Increased Levels of (p)ppGpp Correlate with Virulence and Biofilm Formation, but Not with Growth, in Strains of Uropathogenic Escherichia coli

Abstract

Urinary tract infections are one of the most frequent bacterial diseases worldwide. UPECs are the most prominent group of bacterial strains among pathogens responsible for prompting such infections. As a group, these extra-intestinal infection-causing bacteria have developed specific features that allow them to sustain and develop in their inhabited niche of the urinary tract. In this study, we examined 118 UPEC isolates to determine their genetic background and antibiotic resistance. Moreover, we investigated correlations of these characteristics with the ability to form biofilm and to induce a general stress response. We showed that this strain collection expressed unique UPEC attributes, with the highest representation of FimH, SitA, Aer, and Sfa factors (100%, 92.5%, 75%, and 70%, respectively). According to CRA (Congo red agar) analysis, the strains particularly predisposed to biofilm formation represented 32.5% of the isolates. Those biofilm forming strains presented a significant ability to accumulate multi-resistance traits. Most notably, these strains presented a puzzling metabolic phenotype-they showed elevated basal levels of (p)ppGpp in the planktonic phase and simultaneously exhibited a shorter generation time when compared to non-biofilm-forming strains. Moreover, our virulence analysis showed these phenotypes to be crucial for the development of severe infections in the Galleria mellonella model.

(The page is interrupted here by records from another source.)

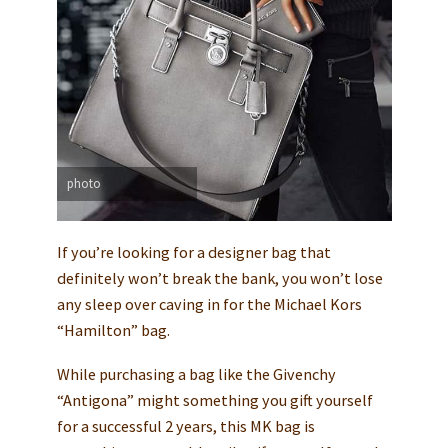
photo
If you’re looking for a designer bag that
definitely won’t break the bank, you won’t lose
any sleep over caving in for the Michael Kors
“Hamilton” bag.
While purchasing a bag like the Givenchy
“Antigona” might something you gift yourself
for a successful 2 years, this MK bag is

Keywords: E. coli; Galleria mellonella; UPEC; UTI; antibiotic resistance; biofilm; infection; pathogenicity; phenotype; ppGpp; stringent response; virulence.

Figure 1

Genetic characteristics of the UPEC collection. (a) Percentage distribution of virulence factors identified by PCR in UPEC isolates. (b) Percentage distribution of phylogroups determined by phylogenetic typing using the quadruplex PCR method [17].

Figure 2

Co-occurrence matrix of virulence factors. Statistically significant results (Fisher’s exact test, p < 0.05) are shown in green, while non-significant correlations are shown in gray. The direction of correlations was determined using Pearson’s test, where “+” indicates a positive correlation and “-” a negative correlation (p < 0.05). The matrix presents horizontal values vs. vertical values.

Figure 3

Genetic relationships among UPEC strains. The dendrogram was created by the UPGMA method using the DendroUPGAMA server [36]. Colors mark the different phylogenetic groups identified, and strains that form biofilm on Congo red agar are underlined. The dashed lines divide the dendrogram into four clusters. The first cluster brings together all strains encoding the cnf gene.

Figure 4

Phenotypic evaluation of the UPEC strains. Non-biofilm forming (n = 24) and biofilm-forming (n = 23) strains were grown aerobically in MOPS minimal medium (0.2% glucose), with shaking. (a) The relative accumulation of the (p)ppGpp alarmones was assessed by the ³²P labeling of nucleotides and revealed chromatographically on PEI cellulose plates by TLC in 1.5M KH₂PO₄, pH 3.4. The presented data were collected at an exponential phase of growth (A600 = 0.3) (b) Doubling time was determined spectrophotometrically with a plate reader. (c) Linear regression plot obtained by combining both parameters (generation time and alarmone accumulation), with R2 values indicated. Results are obtained from at least three independent experiments and are expressed as the mean with SEM. Statistical significance was determined by unpaired Student’s t-test.

Figure 5

Evaluation of virulence of CRA+/− UPEC strains. Evaluation of virulence of biofilm-forming (gray part of panel) and non-biofilm-forming (colorless part of panel) UPEC strains in a surrogate infection model of G. mellonella. The 5 biofilm producers chosen were selected based on the greatest ability to form biofilm, and the 5 non-biofilm forming samples were randomly selected. (a) Kaplan–Meier survival curves of G. mellonella after injection of 10⁴–10⁷ cells/larva. (b) LD50 values calculated between 24 and 72 h. Percentage changes in LD50 between the 1st and 3rd days are indicated by arrows, with their value above them. The values of growth rate (min) and alarmone relative concentration (%) in particular strains are indicated under the plot.

Figure 5

Evaluation of virulence of CRA+/− UPEC strains. Evaluation of virulence of biofilm-forming (gray part of panel) and non-biofilm-forming (colorless part of panel) UPEC strains in a surrogate infection model of G. mellonella. The 5 biofilm producers chosen were selected based on the greatest ability to form biofilm, and the 5 non-biofilm forming samples were randomly selected. (a) Kaplan–Meier survival curves of G. mellonella after injection of 10⁴–10⁷ cells/larva. (b) LD50 values calculated between 24 and 72 h. Percentage changes in LD50 between the 1st and 3rd days are indicated by arrows, with their value above them. The values of growth rate (min) and alarmone relative concentration (%) in particular strains are indicated under the plot.